I really didn’t know what to expect when I first arrived, but I was getting into the practice of getting outside of my comfort zone. Being a highly skeptical person I felt some initial insecurity but I quickly warmed up to the guided meditation. Since that first day I believe I have only missed one or two events in the last year and a half. Everyone that I have met in this group has been sincere and open. I found my way into the greater Sangha as a whole from this group and became a member shortly thereafter.
I cherish the bonds that I have made through Wake Up and will maintain these friendships for the rest of my life. The personal transformation I have gone through in the last few years has been in large part due to the existence of this group. I look forward to seeing it grow and continuing to be a part of it.
With gratitude to Sam
For the past ten years, my struggles with anxiety have been exhausting. Whenever I thought I was “getting better” life would trigger me and I would lapse back into painful confusion. I started meditating about a year and a half ago when I realized that taking anxiety medication on its own would be only palliative for me and not transformative. The final straw that set me on the path of mindfulness was my first experience with heartbreak. Shortly after my heart had broken open, I sought out a community and started attending FCM. I like to think of my experience with heartbreak as a “Wake Up call”, because it called me to Wake Up.
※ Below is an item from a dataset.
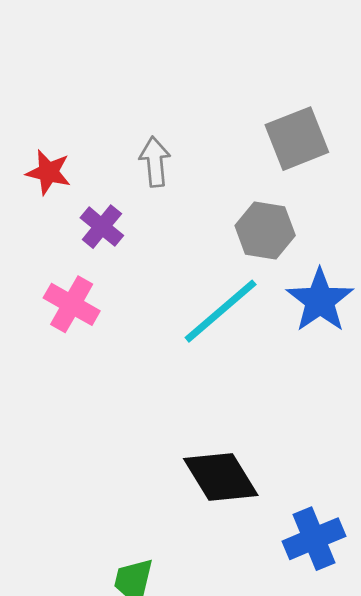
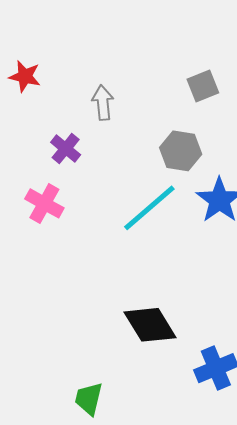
gray square: (297, 139) -> (203, 86), size x0.7
red star: (48, 172) -> (25, 76), moved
Since attending Wake Up, my peers and I have grown together in so many ways. I have learned to value the art of listening more than the art of self-expression, which to my surprise has been a great relief. All of us at Wake Up have the great opportunity to feel free to be ourselves. Simply showing up is an act of emotional vulnerability, an admission that we are lost and in need of community, and I love that. This admission of pain is what binds us all together and is something I have learned to deeply appreciate.
Listening deeply to my friends at Wake Up has taught me that my very own anxiety is a source of motivation to heal myself and others. It has also taught me that my very own anxiety is not my very own, because fear is a seed in all of us. I am now grateful to have suffered my way to the path. Through earnest practice and the encouragement and deep insight of my fellow meditators at Wake Up, the natural wisdom at the core of every human is visible to me now. It is like being lost in a forest in the middle of the night and seeing the distant glow of a fire on a hillside. I know it is there, and I know I am going towards it, and the journey is the rest of my life. I cannot control the forest around me, but I can keep walking.
When I remember to surrender to the fact that life is unpredictable, existence becomes lighter. The precious moments when I become aware of my limited time in this body are the moments that bring me home to the present moment. I doubt that I could have learned to surrender without the help and wisdom of others. Speaking from my experience, letting go of the illusion of being in control does not come easily. I still have a very long way to go to heal myself, and I look forward to following the path knowing I am not alone. Not only do I see that my peers have plenty of wisdom to offer me, but I see that my pain has been a means of gaining insight that I can offer to them in return.